Units 8 & 9: Natural language processing with Transformers and Large Language Models

Key-query-value attention, multi-head attention, Transformer encoder and decoder blocks. Pre-trained Transformers and Large Language Models (LLMs), BERT, SMITH, BART, T5, GPT-3, InstructGPT ChatGPT, and open-source alternatives, fine-tuning them, prompting them. Parameter-efficient training, LoRA. Retrieval augmented generation (RAG), LLMs with tools. Data augmentation for NLP. Adding vision to LLMs, LLaVA, InstructBLIP.

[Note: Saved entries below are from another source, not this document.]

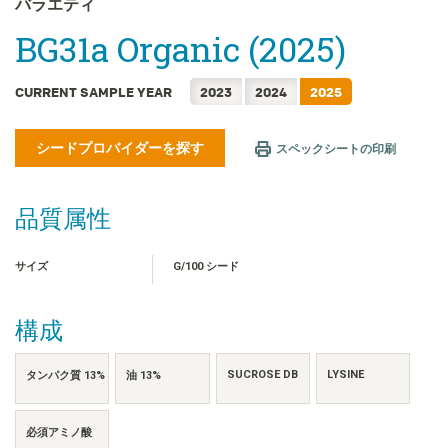
バラエティ
FRANÇAIS
BG31a Organic (2025)
한국어
简体中文
CURRENT SAMPLE YEAR
2023
2024
2025
繁體中文
ไทย
シードプロバイダーを探す
スペックシートの印刷
TIẾNG VIỆT
INDONESIA
品質属性
サイズ
G/100 シード
構成
SUCROSE DB
LYSINE
タンパク質 13%
油 13%
必須アミノ酸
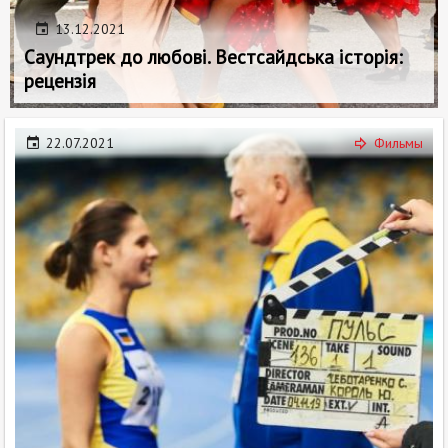
13.12.2021
Саундтрек до любові. Вестсайдська історія:
рецензія
22.07.2021
Фильмы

Unit 10: Introduction to speech recognition and dialog systems

Introduction to automatic speech recognition (ASR) and systems for spoken and written dialogs. Deep learning encoders of speech segments, wav2vec, HuBERT, encoder-decoder and encoder-only ASR models. Dialog system architectures, intent recognition and dialog tracking using neural models, dialog systems based on pretrained LLMs.

Bibliography

There is no required textbook. Extensive notes in the form of slides are provided.

Recommended books:

  • Speech and Language Processing, Daniel Jurafsky and James H. Martin, Pearson Education, 2nd edition, 2009, ISBN-13: 978-0135041963. A draft of the 3rd edition is freely available (https://web.stanford.edu/~jurafsky/slp3/).
  • Deep Learning for Natural Language Processing: A Gentle Introduction, Mihai Surdeanu and Marco A. Valenzuela-Escarcega, Cambridge University Presss, 2024, ISBN-13: 978-1316515662. Free draft available (https://clulab.org/gentlenlp/text.html). 
  • Neural Network Methods for Natural Language Processing, Yoav Goldberg, Morgan & Claypool Publishers, 2017, ISBN-13: 978-1627052986.
  • Introduction to Natural Language Processing, Jacob Eisenstein, MIT Press, 2019, ISBN-13: 978-0262042840. Free draft available (https://github.com/jacobeisenstein/gt-nlp-class/blob/master/notes/eisenstein-nlp-notes.pdf). 
  • Foundations of Statistical Natural Language Processing, Christopher D. Manning and Hinrich Schütze, MIT Press, 1999, ISBN-13: 978-0262133609.
  • An Introduction to Information Retrieval, Christopher D. Manning, Prabhakar Raghavan and Hinrich Schütze, Cambridge University Press, 2008, ISBN-13: 978-0521865715. Freely available (http://nlp.stanford.edu/IR-book/information-retrieval-book.html). 
Assessment Methods

In each unit, study exercises are provided (solved and unsolved, some requiring programming), of which one or two per unit are handed in (as assignments). The final grade is the average of the final examination grade (50%) and the grade of the assignments to be submitted (50%), provided that the final examination grade is at least 5/10. Otherwise, the final grade equals the final examination grade.

Instructors

Instructor: Ion Androutsopoulos. For contact info and office hours, see http://www.aueb.gr/users/ion/contact.html. 

Labs and assignments assistant for full-time students (2024-25): Foivos Charalampakos (phoebuschar at aueb gr).

Labs and assignments assistant for part-time students (2024-25): Manolis Kyriakakis (makyr90 at gmail com).